Across these events, Hickman draws a parallel between Reed and his father Nathaniel, another great thinker who left his family to serve what he saw as a higher purpose. It’s this tension that becomes the bedrock of Hickman’s first arc: Which is worth more? Duty, or family?
Through the Council and their actions, the writer elevates Reed into something more mythic than the standard superhero: a great man driven to do great works. Hickman has returned to the concept of “the great man” throughout his career, but Fantastic Four delivers his most pointed commentary on it: Reed’s dedication to science is admirable, but becomes dangerous and self-destructive when left unchecked. Without his family, he is lost…compromised.
“I’ve certainly grown to love him more, but Reed’s my favorite character,” states the author. “Because of Civil War and all the stuff that had happened, he was kind of a dick, right? Reed’s responsible for a lot of stuff – he’s always had all these plans of how to make things work, and if you think about it, he’s been wrong a lot. I felt like I had to fix Reed in a way, and make him a more likable character again.”
Using the council, Hickman takes this character flaw to its natural conclusion, with the group’s machinations bringing about its own destruction; their good deeds crushed under the weight of countless necessary evils. But even in failure, there is hope. While the Council’s obsession traps them in their mission, Reed manages to find a better way, not just embracing his family, but letting them take up his mission alongside him.The path to greatness isn’t just family or duty, but a combination of both.
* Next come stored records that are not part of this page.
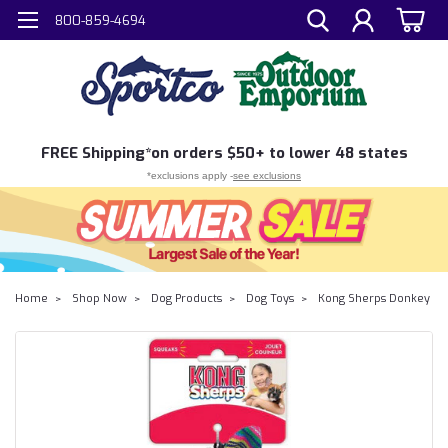
800-859-4694
FREE
Shipping*
on orders $50+ to lower 48 states
*exclusions apply -
see exclusions
Home
Shop Now
Dog Products
Dog Toys
Kong Sherps Donkey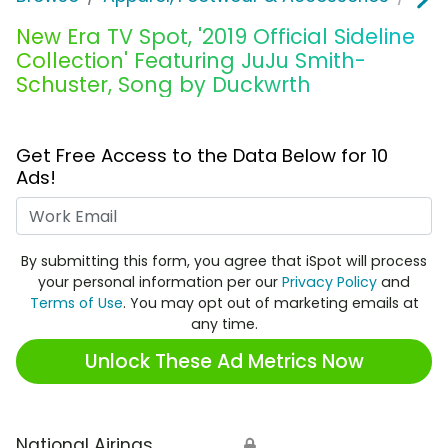
New Era TV Spot, '2019 Official Sideline
Collection' Featuring JuJu Smith-
Schuster, Song by Duckwrth
Get Free Access to the Data Below for 10
Ads!
Work Email
By submitting this form, you agree that iSpot will process
your personal information per our
Privacy Policy
and
Terms of Use
. You may opt out of marketing emails at
any time.
Unlock These Ad Metrics Now
National Airings
🔒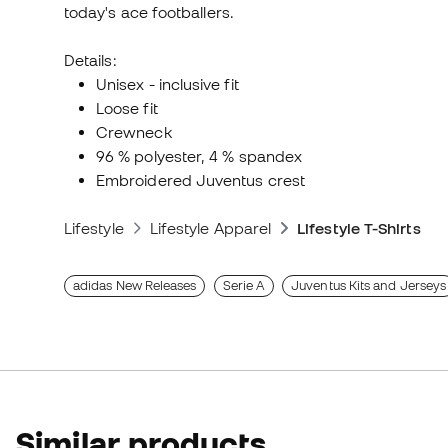
today's ace footballers.
Details:
Unisex - inclusive fit
Loose fit
Crewneck
96 % polyester, 4 % spandex
Embroidered Juventus crest
Lifestyle
Lifestyle Apparel
Lifestyle T-Shirts
adidas New Releases
Serie A
Juventus Kits and Jerseys
Similar products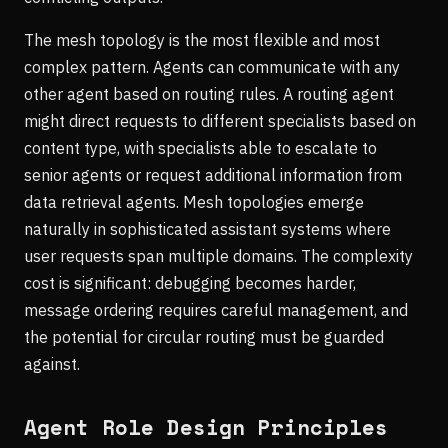
The mesh topology is the most flexible and most
complex pattern. Agents can communicate with any
other agent based on routing rules. A routing agent
might direct requests to different specialists based on
content type, with specialists able to escalate to
senior agents or request additional information from
data retrieval agents. Mesh topologies emerge
naturally in sophisticated assistant systems where
user requests span multiple domains. The complexity
cost is significant: debugging becomes harder,
message ordering requires careful management, and
the potential for circular routing must be guarded
against.
Agent Role Design Principles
Nobody can build a better world on their own. They need help.
The Prime Elements
The FF’s dual role as team and family has been a huge part of their stories for decades, but the mix of one versus the other can change depending on who’s writing. For Hickman, the priority was re-balancing the book’s prime elements, setting the Richards’ tight-knit family drama against sprawling universe-hopping adventures.
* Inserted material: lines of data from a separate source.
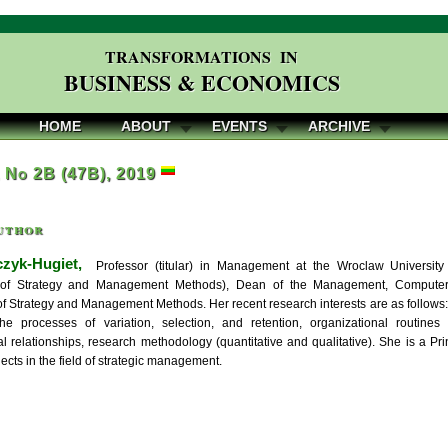
TRANSFORMATIONS IN
BUSINESS & ECONOMICS
HOME
ABOUT
EVENTS
ARCHIVE
, No 2B (47B), 2019
uthor
zyk-Hugiet,
Professor (titular) in Management at the Wroclaw Universit
of Strategy and Management Methods), Dean of the Management, Computer 
f Strategy and Management Methods. Her recent research interests are as follows: 
the processes of variation, selection, and retention, organizational routines a
l relationships, research methodology (quantitative and qualitative). She is a Pri
ects in the field of strategic management.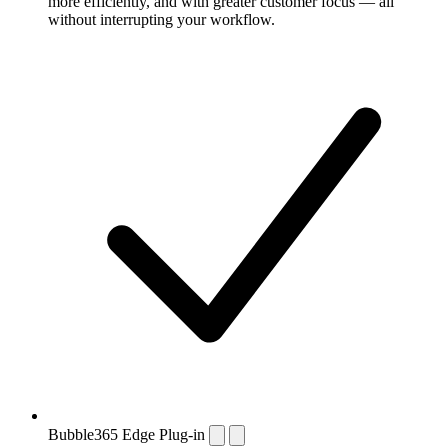
more efficiently, and with greater customer focus — all
without interrupting your workflow.
Bubble365 Edge Plug-in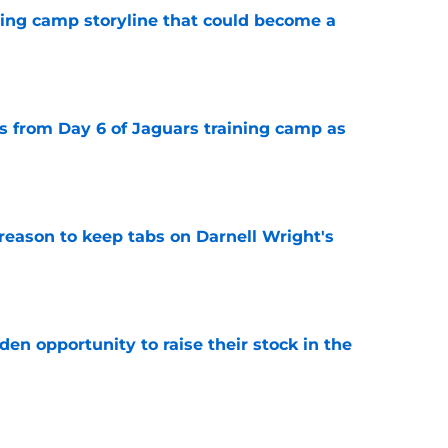
ning camp storyline that could become a
e
 from Day 6 of Jaguars training camp as
e
reason to keep tabs on Darnell Wright's
e
den opportunity to raise their stock in the
e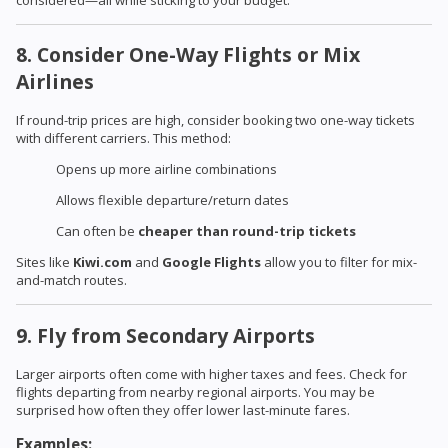
considered—all while sticking to your budget.
8. Consider One-Way Flights or Mix
Airlines
If round-trip prices are high, consider booking two one-way tickets
with different carriers. This method:
Opens up more airline combinations
Allows flexible departure/return dates
Can often be
cheaper than round-trip tickets
Sites like
Kiwi.com
and
Google Flights
allow you to filter for mix-
and-match routes.
9. Fly from Secondary Airports
Larger airports often come with higher taxes and fees. Check for
flights departing from nearby regional airports. You may be
surprised how often they offer lower last-minute fares.
Examples:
“I’ve read more FF in the last two-to-three months than I had in my entire life,” recounts the writer. “One of the things that became pretty clear to me was that the Ultimate Fantastic Four title has had a big impact on the regular series. Fantastic Four is about fantastic adventures and the family, but when Ultimate FF was launched, it kind of turned into a science explorers type book. The physics of something isn’t the heart of the book. That’s not what I think we need to get back to. To me, Fantastic Four is about the family structure…it’s about wild, chaotic, fantastic ideas, as opposed to how things work in a functional world.”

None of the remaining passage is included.